SHE has rock star friends and interest from Hollywood – but novelist Helen Seymour has insisted she'll still continue her job as a waitress.
With the launch of her self-published book 'Beautiful Noise', the 44-year-old told the Irish Independent that she has not quit her job at the Oar House in Howth, north Dublin.
"I actually got the night off for my launch tonight, I'm down for a shift on Friday. I still need the money," said Helen, who gave up her high-flying career in advertising to concentrate on writing.
Success is sure to come with Hollywood eyeing the rights to her debut novel, and she already has celebrity pals.

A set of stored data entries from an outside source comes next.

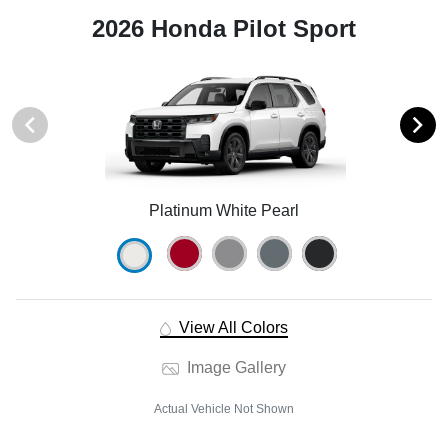
2026 Honda Pilot Sport
Platinum White Pearl
View All Colors
Image Gallery
Actual Vehicle Not Shown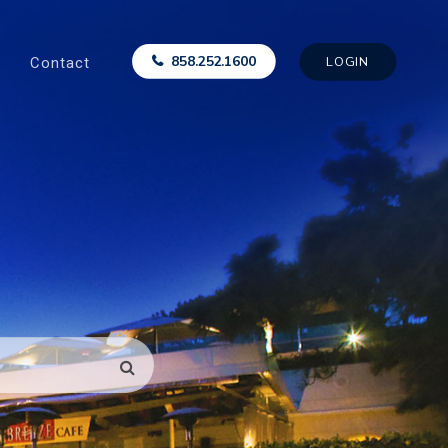
Contact
858.252.1600
LOGIN
SEARCH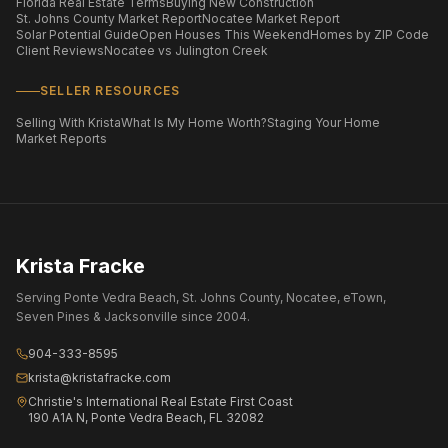
Florida Real Estate Terms
Buying New Construction
St. Johns County Market Report
Nocatee Market Report
Solar Potential Guide
Open Houses This Weekend
Homes by ZIP Code
Client Reviews
Nocatee vs Julington Creek
SELLER RESOURCES
Selling With Krista
What Is My Home Worth?
Staging Your Home
Market Reports
Krista Fracke
Serving Ponte Vedra Beach, St. Johns County, Nocatee, eTown,
Seven Pines & Jacksonville since 2004.
904-333-8595
krista@kristafracke.com
Christie's International Real Estate First Coast
190 A1A N, Ponte Vedra Beach, FL 32082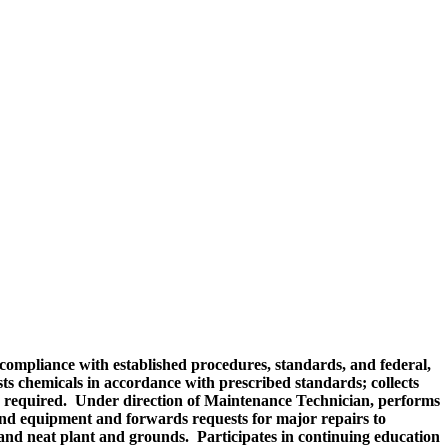
compliance with established procedures, standards, and federal,
ts chemicals in accordance with prescribed standards; collects
as required. Under direction of Maintenance Technician, performs
nd equipment and forwards requests for major repairs to
 and neat plant and grounds. Participates in continuing education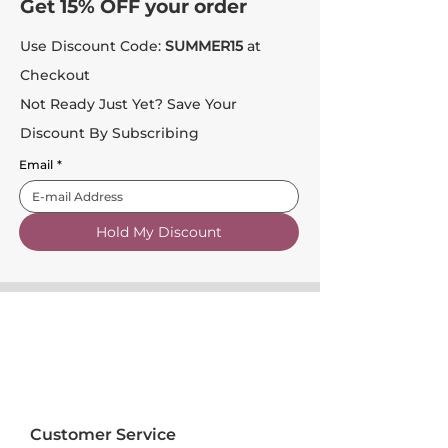
Get 15% OFF your order
Use Discount Code:
SUMMER15
at
Checkout
Not Ready Just Yet? Save Your
Discount By Subscribing
Email
*
Hold My Discount
Customer Service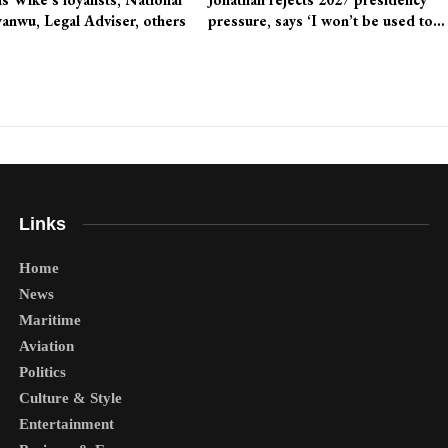
anwu, Legal Adviser, others
pressure, says ‘I won’t be used to…
Links
Home
News
Maritime
Aviation
Politics
Culture & Style
Entertainment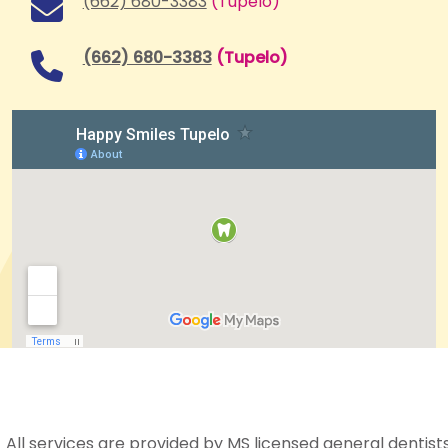
(662) 680-3383
(Tupelo)
(662) 680-3383
(Tupelo)
All services are provided by MS licensed general dentists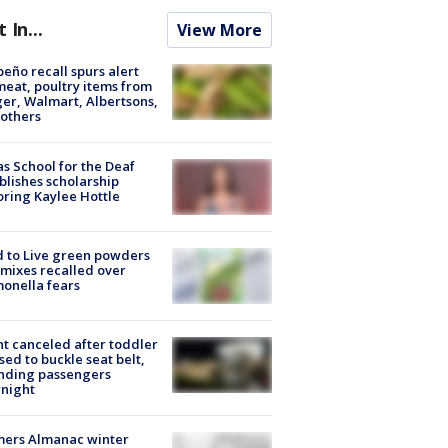
t In...
View More
peño recall spurs alert
meat, poultry items from
er, Walmart, Albertsons,
others
s School for the Deaf
blishes scholarship
ring Kaylee Hottle
 to Live green powders
mixes recalled over
onella fears
ht canceled after toddler
sed to buckle seat belt,
nding passengers
night
mers Almanac winter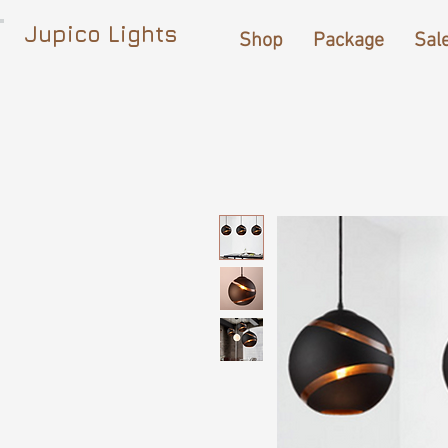
Jupico Lights
Shop
Package
Sal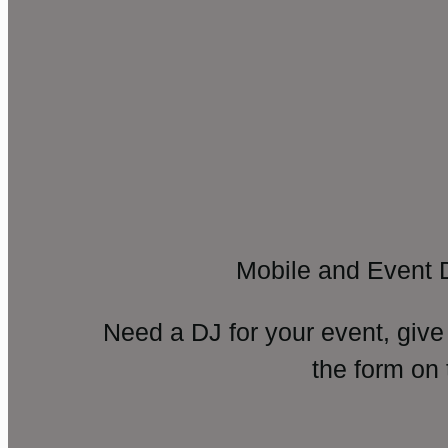
Mobile and Event 
Need a DJ for your event, give
the form on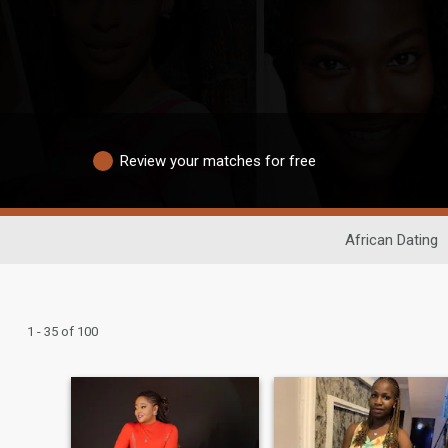
Review your matches for free
African Dating
1 - 35 of 100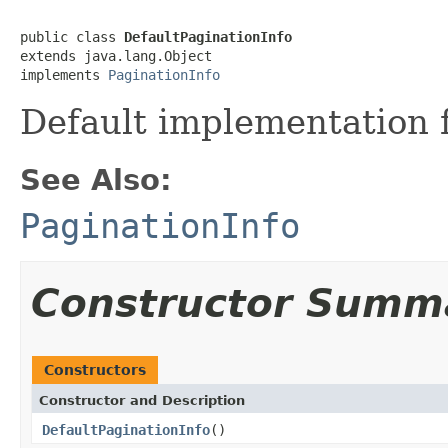
public class 
DefaultPaginationInfo
extends java.lang.Object

implements 
PaginationInfo
Default implementation 
See Also:
PaginationInfo
Constructor Summ
Constructors
Constructor and Description
DefaultPaginationInfo
()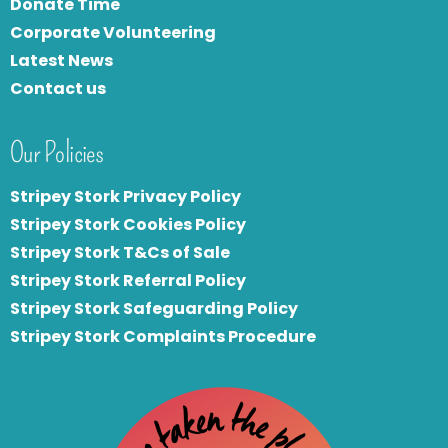
Donate Time
Corporate Volunteering
Latest News
Contact us
Our Policies
Stripey Stork Privacy Policy
Stripey Stork Cookies Policy
Stripey Stork T&Cs of Sale
S
tripey Stork Referral Policy
Stripey Stork Safeguarding Policy
Stripey Stork Complaints Procedure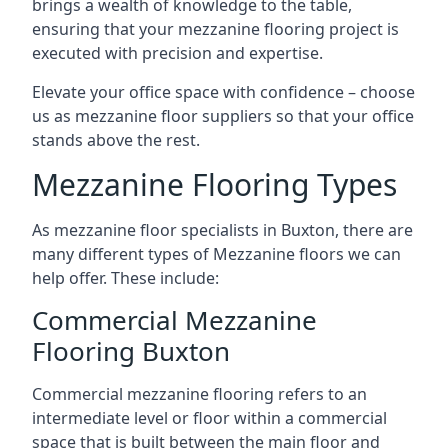
brings a wealth of knowledge to the table,
ensuring that your mezzanine flooring project is
executed with precision and expertise.
Elevate your office space with confidence – choose
us as mezzanine floor suppliers so that your office
stands above the rest.
Mezzanine Flooring Types
As mezzanine floor specialists in Buxton, there are
many different types of Mezzanine floors we can
help offer. These include:
Commercial Mezzanine
Flooring Buxton
Commercial mezzanine flooring refers to an
intermediate level or floor within a commercial
space that is built between the main floor and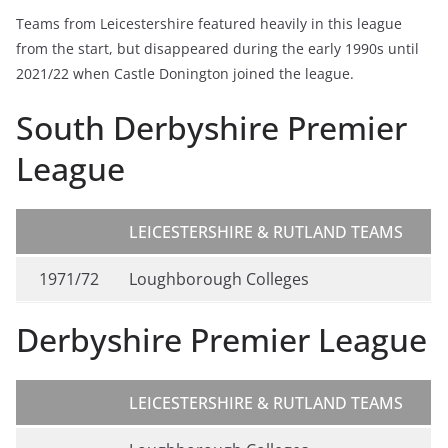
Teams from Leicestershire featured heavily in this league
from the start, but disappeared during the early 1990s until
2021/22 when Castle Donington joined the league.
South Derbyshire Premier
League
LEICESTERSHIRE & RUTLAND TEAMS
1971/72
Loughborough Colleges
Derbyshire Premier League
LEICESTERSHIRE & RUTLAND TEAMS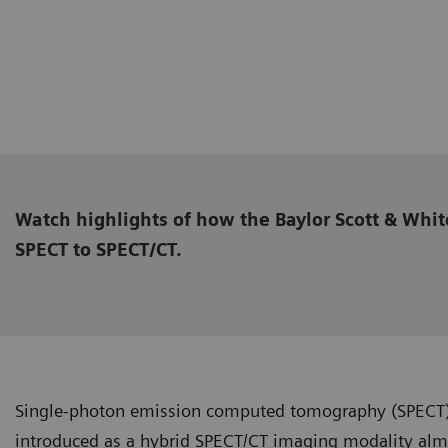
Watch highlights of how the Baylor Scott & Whit
SPECT to SPECT/CT.
Single-photon emission computed tomography (SPECT
introduced as a hybrid SPECT/CT imaging modality almo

U2 frontman Bono turned out to officially launch Seymour's novel at 37 Dawson Street in Dublin last night. Her story is set during the age of pirate radio in Ireland in the 1980s and follows the friendship of three people who come together after a bus accident.
The author previously worked with the singer and his wife Ali Hewson on the Shut Sellafield Campaign and they became friends.
The rock star was one of the first to read Seymour's unfinished manuscript, and in a touching speech praising the author's literary talent, said that her writing is utterly "believable".
"The novel is not really about pirate radio as much as it's about the ability to communicate. She's very funny, her characters are recognisable. You believe them and you miss them when you've finished," he said.
Seymour moved in with her mother and took up the minimum-wage part-time job to help her survive financially during the six years it took to write 'Beautiful Noise'.
Seymour could soon see her creation on the silver screen, as John Moore, the Dundalk-born director of the latest 'Die Hard' movie, has optioned the book.